After reading vanessatshionyi’s blog titled “Masochistic Passivity,” I came across a quote by writer Jamaica Kincaid who said that Americans “…are inevitably looking for a happy ending” and “find difficulty very hard to take” (132). I think this sentiment rings true with the image of Marcher at Bartram’s grave in mind. He clearly isn’t taking things well, and is coming to terms with his search for a happy ending and then finding fear of happiness. In light of another quote by Kinkaid, Marcher found truth, and as the writer says of this reward that “truth often seems to be not happiness but its opposite” (132). I then ask, is the opposite of happiness the fear of happiness then, a truth? I think that the fear of not being happy drives people to pursue happiness in a less prejudicial manner—something that looks like Ehrenreich’s form of optimism, the indiscriminate “mass delusion.” But do those living in fear of happiness reject optimism and adopt negativity and then subsequently aren’t deluded? Are negative thinkers then, sharper and using their fear more discernibly? Are they like Kinkaid says, more predisposed to truth in warding off false optimism?
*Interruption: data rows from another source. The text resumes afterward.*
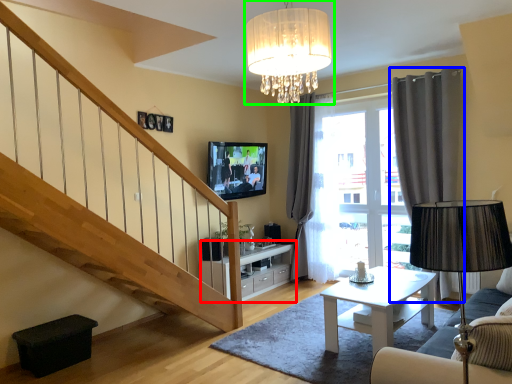 Question: Which object is the closest to the cabinetry (highlighted by a red box)? Choose among these: curtain (highlighted by a blue box) or lamp (highlighted by a green box).

Choices:
 (A) curtain
 (B) lamp

Answer: (A) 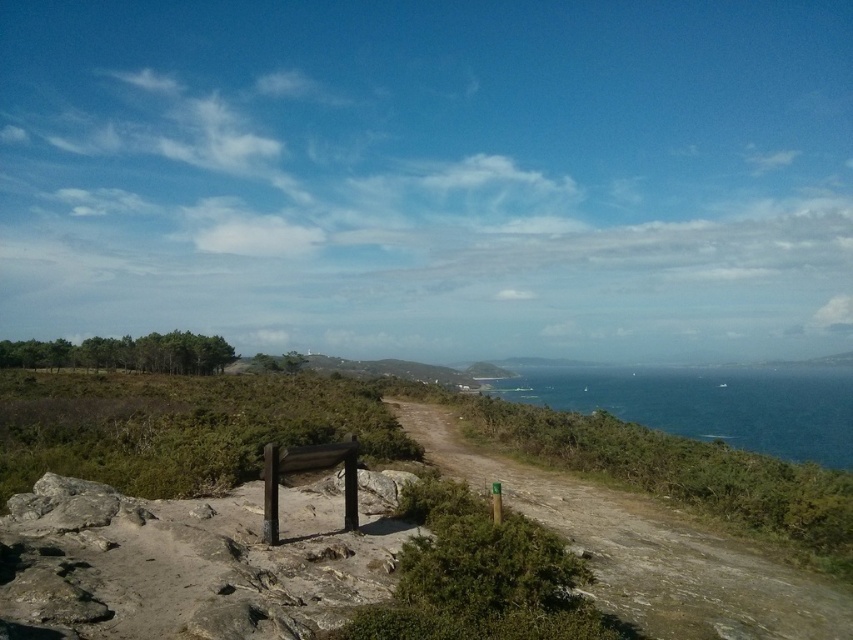 What do you see at coordinates (646, 548) in the screenshot?
I see `dirt path at center` at bounding box center [646, 548].

Can you confirm if dirt path at center is bigger than blue glossy water at right?

No.

Identify the location of dirt path at center. This screenshot has height=640, width=853. (646, 548). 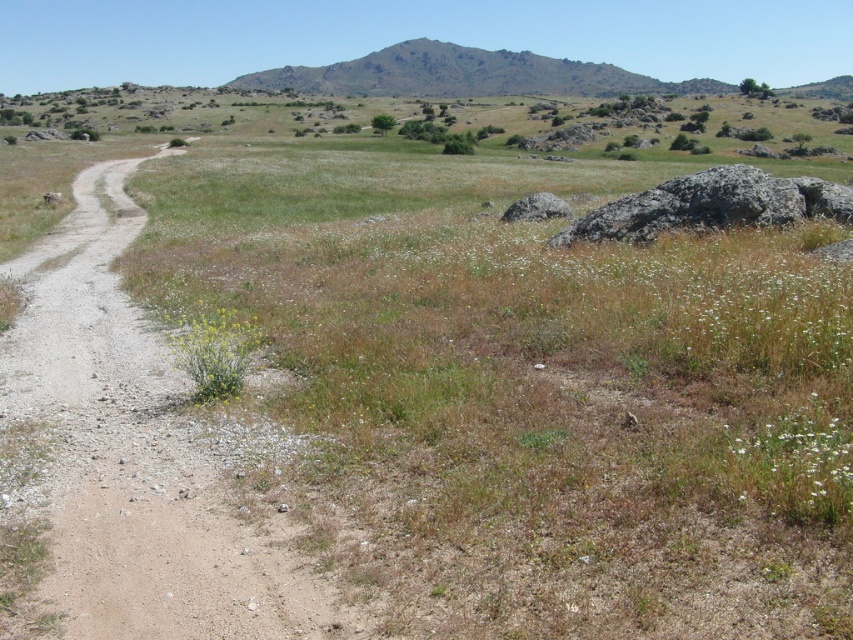 Question: Which object is closer to the camera taking this photo?

Choices:
 (A) brown gravel dirt track at left
 (B) gray rough rock at right
 (C) yellow-green leafy plant at lower left

Answer: (A)

Question: Which point is closer to the camera?

Choices:
 (A) gray rough rock at right
 (B) brown gravel dirt track at left

Answer: (B)

Question: Considering the relative positions of brown gravel dirt track at left and gray rough rock at right in the image provided, where is brown gravel dirt track at left located with respect to gray rough rock at right?

Choices:
 (A) below
 (B) above

Answer: (A)

Question: Among these points, which one is farthest from the camera?

Choices:
 (A) (210, 561)
 (B) (741, 221)

Answer: (B)

Question: Is brown gravel dirt track at left bigger than gray rough rock at right?

Choices:
 (A) no
 (B) yes

Answer: (B)

Question: Can you confirm if gray rough rock at right is wider than yellow-green leafy plant at lower left?

Choices:
 (A) yes
 (B) no

Answer: (A) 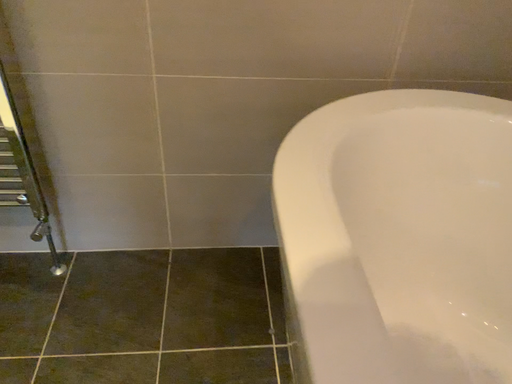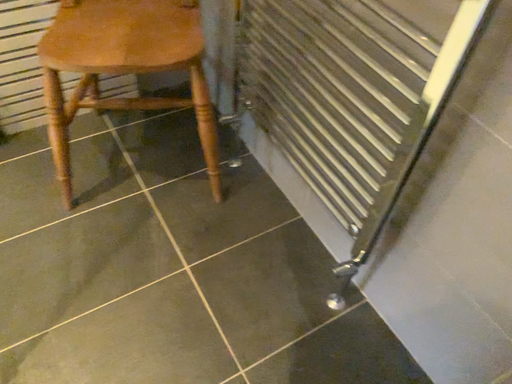 Question: How did the camera likely rotate when shooting the video?

Choices:
 (A) rotated upward
 (B) rotated downward

Answer: (A)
vanessatshionyi states that they think “Kincaid and Ehrenreich question whether putting on the facade of happiness allows us to actually ask critical questions of our society. Kincaid and Ehrenreich use masochistic passivity to ask those critical questions of their society.” Once again, with Marcher’s epiphany in mind, I think that the term “masochistic passivity” fits very well—in fact I think he could be the poster boy for that term. Taking each of those words and applying them separately we can see that James’s protagonist is certainly tortured and very passive. Marcher is haunted by this beast, this burden, but he is very passively pursuing its presence—constantly treading the usual routines and leaving many decision up to Bartram as to what to do with it. In many ways Marcher, in leaving control up to Bartram, is avoiding the typified male gender role of being in charge. According to vanessatshionyi, “Masochistic passivity rejects the normative roles that patriarchal society places upon its members”—a description that I think encompasses Marcher and Bartram’s particular relationship. Bartram acts as more of a mother to Marcher, than he acts as a father to her.
Marcher may not be optimistic throughout James’s novel, but he also doesn’t really ask critical questions of himself until the end. All along I think he was massively deluded by this idea of a beast. So is he treading a fine line between positive and negative thinking until he finds then the “opposite of happiness”? I think that there are times in which Marcher and Bartram are “putting on the facade of happiness” by performing the occasional “normative roles” in public, but not in private where their relationship resembles more of a “masochistic passivity.” In regards to vanessatshionyi’s claim that “Kincaid and Ehrenreich question whether putting on the facade of happiness allows us to actually ask critical questions of our society” I would posit that James with “The Beast in the Jungle” is doing much the same.